UNIONS ANGERED AT TURNBULL'S PROPOSAL

May 4, 2004 — It was after midnight Monday when the Senate Finance Committee finally amended and approved Gov. Charles Turnbull's supplemental budget for fiscal year 2004.
The supplemental budget, which Turnbull had proposed to submit since December, caused a stir among the union leaders present.
Turnbull had appropriated an additional $8 million to the Department of Education to address, among other things, the already negotiated wages for teachers. The territory's teacher unions had been filing petitions with the Public Employees Retirement Board over the administration's failure to pay the scheduled, salary increases.
No scheduled, raise increases were granted to the other union members, however.
"There has to be a collective approach to what we're doing," Sen. Almando Liburd said. "You guys are pitting unions against unions."
In justifying the pay raises to teachers, Ira Mills, director of the Office of Management and Budget, said, "Nothing is more comprehensive to the economic development of a country than the education of its people."
Randolph Allen, representative for the United Steelworkers of America, told the senators that the government has not been honoring its contract.
"When the executive branch is trying to squeeze blood for one department, this is cause for concern," Allen said. "The United Steelworkers will have to do, what its got to do."
Allen said the administration had to forgo increases for its union members for the last two years, and it still cannot give them the negotiated increase this year.
"If anybody in this administration is taking our silence for weakness, they have another thing coming," Allen said.
Daryl George, president of the local Association of Firefighters, said the supplemental budget should not be approved because it doesn't address the raises promised to the firefighters.
"The waiting is over," George said, adding that the firefighters union has filed suit against the V.I. government.
Louis "Tito" Morales, representing the St. John Labor Council, said no "fairness" seems to be involved in the application of raises.
"It is clear that the governor intends to deal with the increases as he sees fit," Morales said.
Nathan Simmonds, chairman of the governor's financial team, said, in defense of the governor, "The issue of dealing with negotiated pay raise is whether we can sustain our ability to pay them."

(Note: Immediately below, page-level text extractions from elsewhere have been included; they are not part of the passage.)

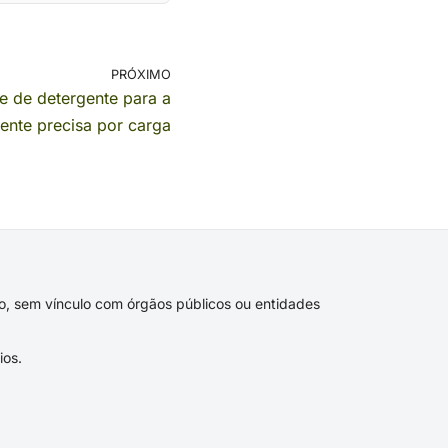
PRÓXIMO
e de detergente para a
ente precisa por carga
ivo, sem vínculo com órgãos públicos ou entidades
ios.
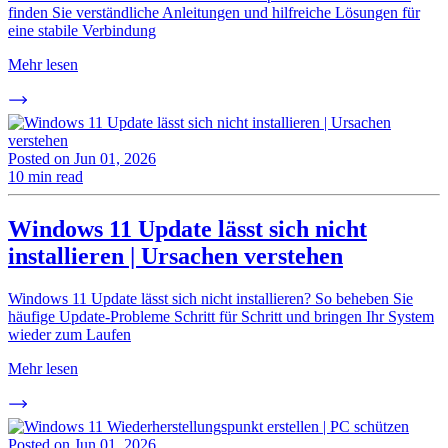
finden Sie verständliche Anleitungen und hilfreiche Lösungen für
eine stabile Verbindung
Mehr lesen
Posted on
Jun 01, 2026
10 min read
Windows 11 Update lässt sich nicht
installieren | Ursachen verstehen
Windows 11 Update lässt sich nicht installieren? So beheben Sie
häufige Update-Probleme Schritt für Schritt und bringen Ihr System
wieder zum Laufen
Mehr lesen
Posted on
Jun 01, 2026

Simmonds added, if the economy continues to grow and becomes "sustainable," the government would be able to pay negotiated pay raises.
"This supplemental budget will have to be amended to incorporate other unions who are owed money," Sen. Roosevelt David said.
Committee members did just that.
The $590 million supplemental budget was amended to appropriate $9.1 million to fund union contracts. The budget was also amended to increase funding to the V.I. Housing Authority, the Department of Motor Vehicles and to provide scholarship funds for the Vocational Education Board.
Five senators voted for the bill, as amended. No votes were cast against it. It now goes to the Rules Committee, which will consider it on Wednesday.
The other major items of the supplemental budget are:
— An award of $213,179 to the V.I. Elections System to match a grant received by the federal government.
— An $84,000 increase to the office of the V.I. Inspector General for professional services and travel as well as to fund a 40-hour work week.
— An increase of $2.5 million to the V.I. police department, of which $598,000 is to provide equipment and staffing for the Motor Vehicle Bureau.
— An increase of $1.4 million to the Department of Justice — Bureau of Corrections.
Committee members present were Chair Adlah Donastorg, Sens. David, Shawn-Michael Malone, Luther Renee and Ronald Russell. Sen. Louis Hill and Norman Jn. Baptiste were absent. Also attending the hearing was Sen. Liburd.